What is this?
Lately, I found myself increasingly often debating discrimination against women – an issue many people believe not to exist. I’ve have often heard and read claims such as that the Gender Pay Gap would be a statistical phenomenon, that feminism in todays egalitarian world would no longer be necessary and women are long since emancipated, and of course that any evidence to existing discrimination would be hear-say and individual experiences and there would be no good statistical evidence support this (who ever said this very certainly didn’t bother checking). Not to forget of the mantra that in our society, everyone could become everything if he or she only tried, a very important notion I will get to in the “evaluation” posts I will write about this very post:
Part I: Where Are Men in This Story?
Part II: The Myth of the “You Can Be Anything”-Society
Part III: But Why Cannot We Expect Women to Just Help Themeselves?
Ultimately, this piece here is me gathering tons of arguments and research evidence for later use. But I thought, why not make it accessible to anyone else? And that’s what I do.
As to my method: I didn’t actively search for studies that prove how women are being treated unfairly. Rather, I googled for studies on women in general, such as “study women pay gap” or “study women in media” or so. If any credible research providing evidence that being female brings you any bonusses would have popped up, I would have included it. I didn’t come across any, but I don’t doubt that there are situations in which women actually are on the „winning“ side of discrimination, given that it is a case in which the goal to achieve goes along with the gender stereotypes (an example could be becoming a kindergarten teacher or a nurse). You could claim that my method is flawed because google turns up the most read and shared stuff and obviously doesn’t give out the studies with the most impact. However, antifeminists have likely as much a fanbase clicking “their” articles as feminists do, maybe bigger, and either way, all of these studies are peer-reviewed.
Also, due to where research is happening and also my language barriers, all of the studies refer only to the “Western world”, aka the EU, Northern America and Australia.
Let’s start of with the Gender Pay Gap
The probably most important thing to say to this: It exists, deal with it. Even if you include all kinds of factors, including profession, experience, education, etc. women in the US still earn only 91% of what men earn (“non-adjusted” 77%).
But as quoted from the article:
Using wage data for men and women with identical degrees and experience, she was able to show that gender discrimination is ultimately at the core of the gap.
Even if differences in occupations account for some of the gender wage gap, why should gender-based educational and occupational segregation count as evidence against gender discrimination?

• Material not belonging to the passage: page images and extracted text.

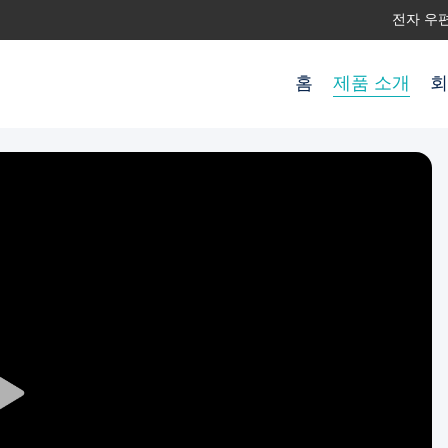
전자 우편으
홈
제품 소개
회
Play
Video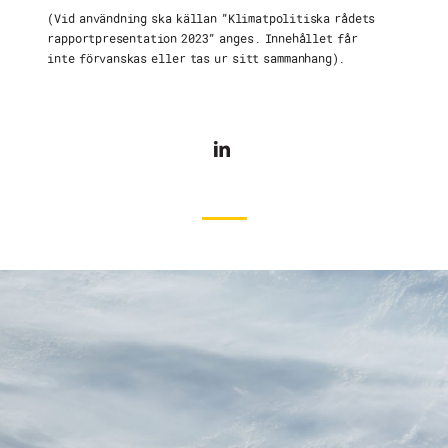
(Vid användning ska källan ”Klimatpolitiska rådets
rapportpresentation 2023” anges. Innehållet får
inte förvanskas eller tas ur sitt sammanhang).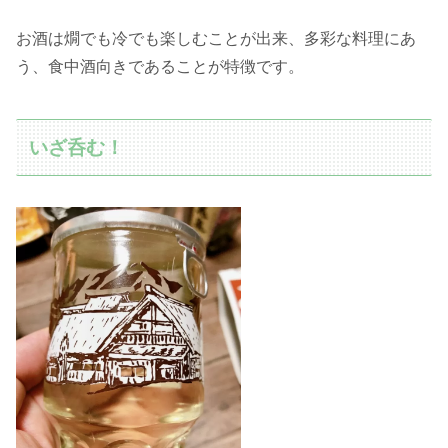
お酒は燗でも冷でも楽しむことが出来、多彩な料理にあ
う、食中酒向きであることが特徴です。
いざ呑む！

Young girls and young women do not make choices about what to study and where to work in a vacuum. They make them under the influence of peers, family members and adults who tell them, through words and actions, the subjects, majors and careers that are acceptable for them to choose — and these influences inevitably inform their later decisions on careers.
Things are doing not quite so well in Austria, where, depending on the study and the field of work, women earn 81 to 85% of what men earn under the same conditions – for pretty much the same job, as close as one can get to say this.

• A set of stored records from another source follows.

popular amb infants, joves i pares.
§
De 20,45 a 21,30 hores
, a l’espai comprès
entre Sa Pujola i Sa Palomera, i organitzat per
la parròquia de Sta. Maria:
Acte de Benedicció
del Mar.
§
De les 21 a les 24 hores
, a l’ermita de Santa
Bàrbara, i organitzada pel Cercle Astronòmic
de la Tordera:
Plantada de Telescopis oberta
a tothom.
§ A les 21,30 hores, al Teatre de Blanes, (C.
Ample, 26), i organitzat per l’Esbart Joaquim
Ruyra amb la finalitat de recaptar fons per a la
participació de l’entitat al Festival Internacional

All of these are .pdf and sadly, the only English one is the one where I’m not sure how much occupation is actually considered. It does say in one paragraph that it is considered, in another that it isn’t. The other studies are being pretty damn clear about it:
The comparison of men and women working in the same economic sector and occupational group, having the same level of education, length of service and age, indicate a decline of the gender wage gap [to] between 15.0 and 18.9 per cent depending on the mode of calculation (Within-Job Gender Wage Gap or multivariate model). Thus one part of the gap can be explained by differences concerning the labour market caused by economic and occupational gender segregation. Another part can be seen as a consequence of individual characteristics of the employees, like education or work experience. Even though taking all factors into account, a significant wage gap still persists that remains unexplained [by the considered socio-economic factors].

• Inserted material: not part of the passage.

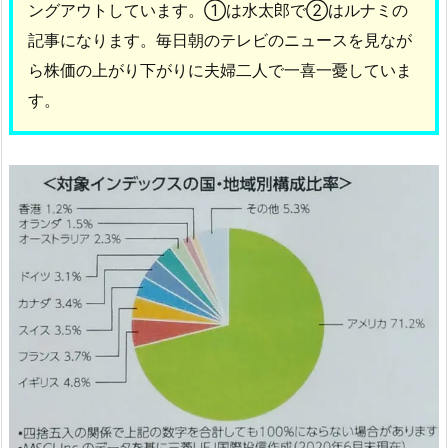
ングアウトしています。①は水太郎で②はルナミの
記事になります。毎日朝のテレビのニュースを見なが
ら株価の上がり下がりに夫婦二人で一喜一憂していま
す。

Or in the slightly less confusing German version:
Vergleicht man die Verdienste von Frauen und Männern innerhalb der gleichen Branche, des gleichen Berufs, der gleichen Bildungsschicht sowie mit gleicher Dauer der Zugehörigkeit zum Unternehmen und gleichem Alter, sinkt der geschlechtsspezifische Lohn- und Gehaltsunterschied je nach Berechnung auf 18,9% bis 15,0%. Ein Teil des Lohn- und Gehaltsunterschiedes kann demnach durch die Konzentration von Frauen und Männern in unterschiedlichen Branchen sowie Unterschiede in der beruflichen Tätigkeit und individueller Merkmale erklärt werden. Das Ergebnis zeigt aber auch, dass trotz gleicher Hintergrundmerkmale deutlich niedrigere Löhne und Gehälter für Frauen im Vergleich zu Männern bezahlt werden.
Now you could say, okay, there is a gap between what men and women get for the same work as much as this can be accounted for. But this doesn’t necessarily mean that it is because they are seen as less worthy, right? There could also be other factors that weren’t accounted for, couldn’t there be?
Well, let’s see what happens when scientists turn with the exact same application, only differentiating by the sex of the applicant, to job offers or investors.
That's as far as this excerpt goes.